Потом подходит к сидящему у костра Русину, неожиданно протягивает руку:

— Привет местному начальству! Греемся?

— Да так, маленько, — отвечает Русин, смущенный его рукопожатием.

— Лучше летом у костра, чем зимой на солнышке, так что ли? — Шофер вытаскивает из кармана бутылку кефира, разворачивает бумажный сверток, присаживается рядом. — Закусим? Прошу.

— Спасибо, — говорит Русин и берет маленький ломтик колбасы.

С минуту они оба жуют молча, сосредоточенно.

— Работаешь-то ты ничего, — замечает шофер, — а вот ешь слабовато, не по-нашему. Бери больше, рубай. Я ежели не поем, ехать не могу: нервы вибрируют. Тебя как зовут-то?

— Русин.

— Русин? Чудное имя. Никогда не слыхал. А меня Евгений. Женька попросту. Вот и познакомились.


В поселок Русин возвращался на рассвете. Выпавший за ночь снег, прибитый ветром, мягко хрустел под ногами. Русин покосился на темные окна конторы: ему ведь еще предстоит неприятное объяснение с Власенко за самоходку…

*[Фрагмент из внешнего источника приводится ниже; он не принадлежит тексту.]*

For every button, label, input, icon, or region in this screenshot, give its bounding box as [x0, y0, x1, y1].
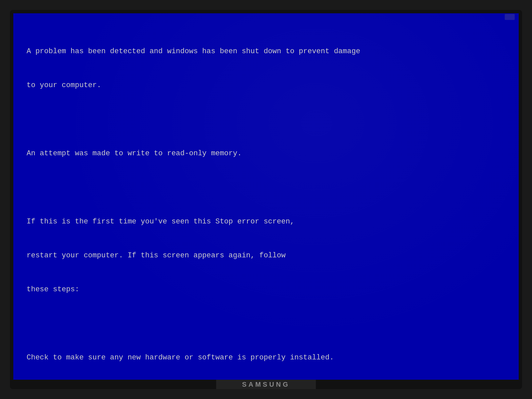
bsod-line-7: restart your computer. If this screen ap…: [27, 250, 505, 261]
bsod-line-8: these steps:: [27, 284, 505, 295]
bsod-blank-3: [27, 318, 505, 329]
corner-highlight: [505, 14, 515, 20]
monitor: A problem has been detected and windows …: [10, 10, 522, 389]
bsod-content: A problem has been detected and windows …: [27, 23, 505, 380]
bsod-blank-2: [27, 182, 505, 193]
bsod-line-6: If this is the first time you've seen th…: [27, 216, 505, 227]
bsod-screen: A problem has been detected and windows …: [13, 13, 519, 380]
bsod-blank-1: [27, 114, 505, 125]
monitor-brand-label: SAMSUNG: [242, 381, 290, 388]
bsod-line-1: A problem has been detected and windows …: [27, 46, 505, 57]
monitor-base: SAMSUNG: [216, 380, 316, 389]
bsod-line-4: An attempt was made to write to read-onl…: [27, 148, 505, 159]
bsod-line-10: Check to make sure any new hardware or s…: [27, 352, 505, 363]
bsod-line-2: to your computer.: [27, 80, 505, 91]
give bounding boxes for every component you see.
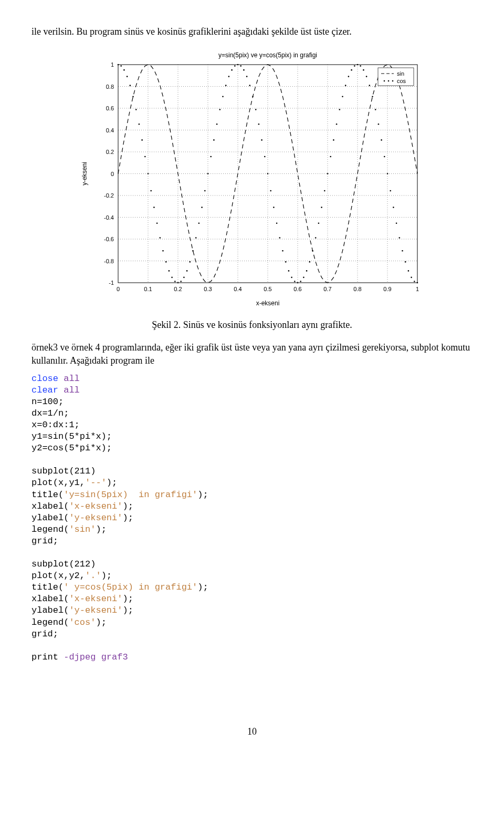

У дома он замедлил шаги. На нижней ступеньке крыльца рядком лежали забытые меховые перчатки. Снег вокруг крыльца был изрядно потоптан… Русин усмехнулся, поднял перчатки. Занес их в дом и положил на видное место. Он вдруг представил себе Лену, ее разгоряченное лицо, когда они пилили вместе дрова, и представил рядом себя в роли молодого хозяина, неловкого, но старательного, и сразу почувствовал фальшь во всем этом и какую-то почти детскую обиду — на кого? За что?